Your assignment
Copy the entries without a single change. Pictures should be dropped.
::: Input
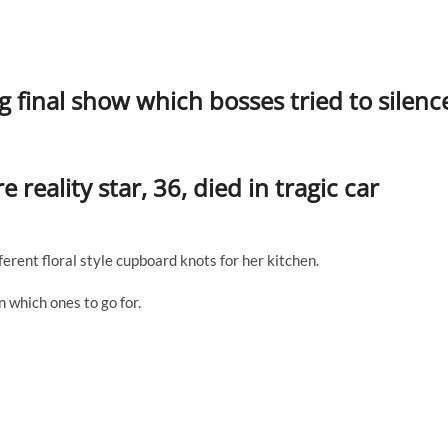
g final show which bosses tried to silenc
 reality star, 36, died in tragic car
ferent floral style cupboard knots for her kitchen.
 which ones to go for.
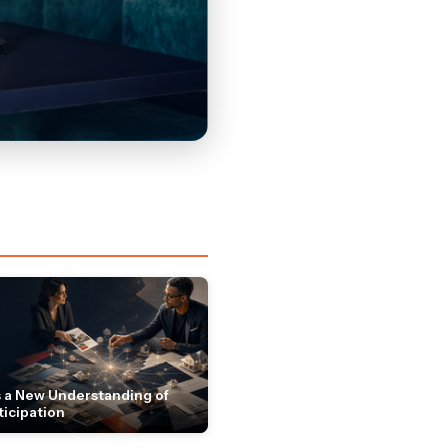
 a New Understanding of
ticipation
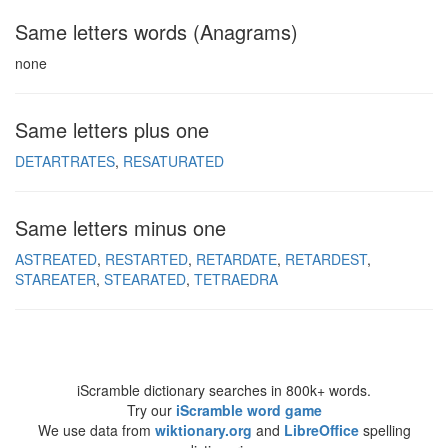
Same letters words (Anagrams)
none
Same letters plus one
DETARTRATES
RESATURATED
Same letters minus one
ASTREATED
RESTARTED
RETARDATE
RETARDEST
STAREATER
STEARATED
TETRAEDRA
iScramble dictionary searches in 800k+ words.
Try our
iScramble word game
We use data from
wiktionary.org
and
LibreOffice
spelling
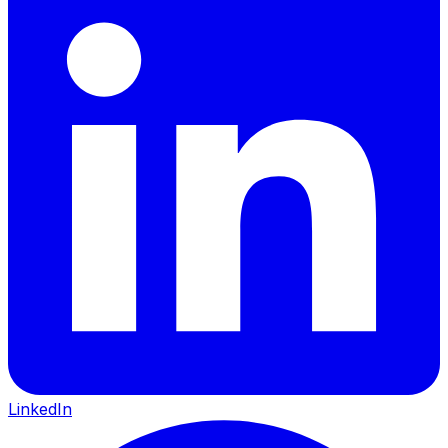
LinkedIn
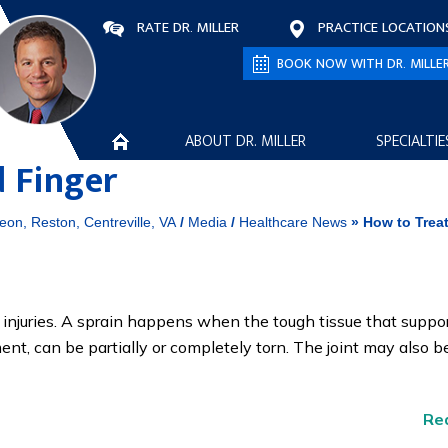
RATE DR. MILLER
PRACTICE LOCATION
BOOK NOW WITH DR. MILLE
ABOUT DR. MILLER
SPECIALTIE
d Finger
eon, Reston, Centreville, VA
/
Media
/
Healthcare News
»
How to Treat
injuries. A sprain happens when the tough tissue that suppor
gament, can be partially or completely torn. The joint may also b
Re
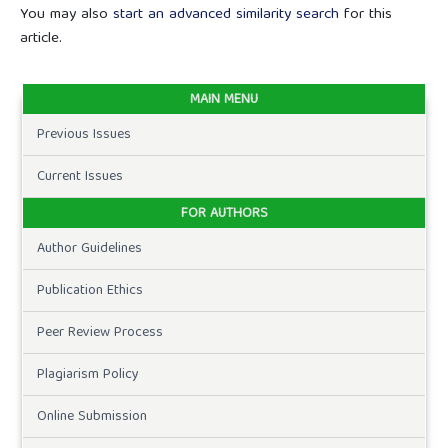
You may also
start an advanced similarity search
for this
article.
MAIN MENU
Previous Issues
Current Issues
FOR AUTHORS
Author Guidelines
Publication Ethics
Peer Review Process
Plagiarism Policy
Online Submission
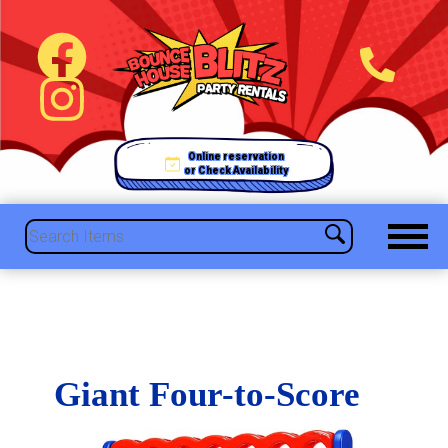
Online reservation
or Check Availability
Giant Four-to-Score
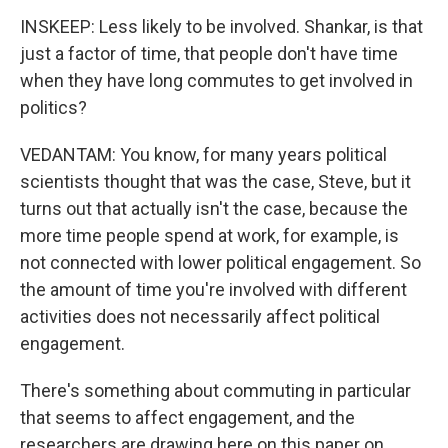
INSKEEP: Less likely to be involved. Shankar, is that
just a factor of time, that people don't have time
when they have long commutes to get involved in
politics?
VEDANTAM: You know, for many years political
scientists thought that was the case, Steve, but it
turns out that actually isn't the case, because the
more time people spend at work, for example, is
not connected with lower political engagement. So
the amount of time you're involved with different
activities does not necessarily affect political
engagement.
There's something about commuting in particular
that seems to affect engagement, and the
researchers are drawing here on this paper on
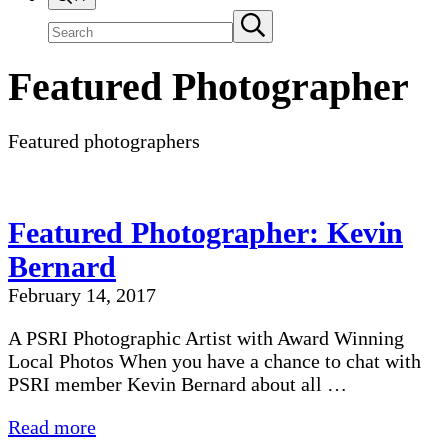
Search
Submit
search
site
Featured Photographer
Featured photographers
Featured Photographer: Kevin
Bernard
February 14, 2017
A PSRI Photographic Artist with Award Winning
Local Photos When you have a chance to chat with
PSRI member Kevin Bernard about all …
Featured
Read more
::::::
Exercise solution
g final show which bosses tried to silenc
 reality star, 36, died in tragic car
ferent floral style cupboard knots for her kitchen.
 which ones to go for.
 a New Understanding of
ticipation
Same letters words (Anagrams)
none
Same letters plus one
DETARTRATES
RESATURATED
Same letters minus one
ASTREATED
RESTARTED
RETARDATE
RETARDEST
STAREATER
STEARATED
TETRAEDRA
iScramble dictionary searches in 800k+ words.
Try our
iScramble word game
We use data from
wiktionary.org
and
LibreOffice
spelling
LinkedIn
RATE DR. MILLER
PRACTICE LOCATION
BOOK NOW WITH DR. MILLE
ABOUT DR. MILLER
SPECIALTIE
d Finger
eon, Reston, Centreville, VA
/
Media
/
Healthcare News
»
How to Treat
injuries. A sprain happens when the tough tissue that suppor
gament, can be partially or completely torn. The joint may also b
Re
You may also
start an advanced similarity search
for this
article.
MAIN MENU
Previous Issues
Current Issues
FOR AUTHORS
Author Guidelines
Publication Ethics
Peer Review Process
Plagiarism Policy
Online Submission
Online reservation
or Check Availability
Giant Four-to-Score
INSKEEP: Less likely to be involved. Shankar, is that
just a factor of time, that people don't have time
when they have long commutes to get involved in
politics?
VEDANTAM: You know, for many years political
scientists thought that was the case, Steve, but it
turns out that actually isn't the case, because the
more time people spend at work, for example, is
not connected with lower political engagement. So
the amount of time you're involved with different
activities does not necessarily affect political
engagement.
There's something about commuting in particular
that seems to affect engagement, and the
researchers are drawing here on this paper on
Search
Submit
search
site
Featured Photographer
Featured photographers
Featured Photographer: Kevin
Bernard
February 14, 2017
A PSRI Photographic Artist with Award Winning
Local Photos When you have a chance to chat with
PSRI member Kevin Bernard about all …
Featured
Read more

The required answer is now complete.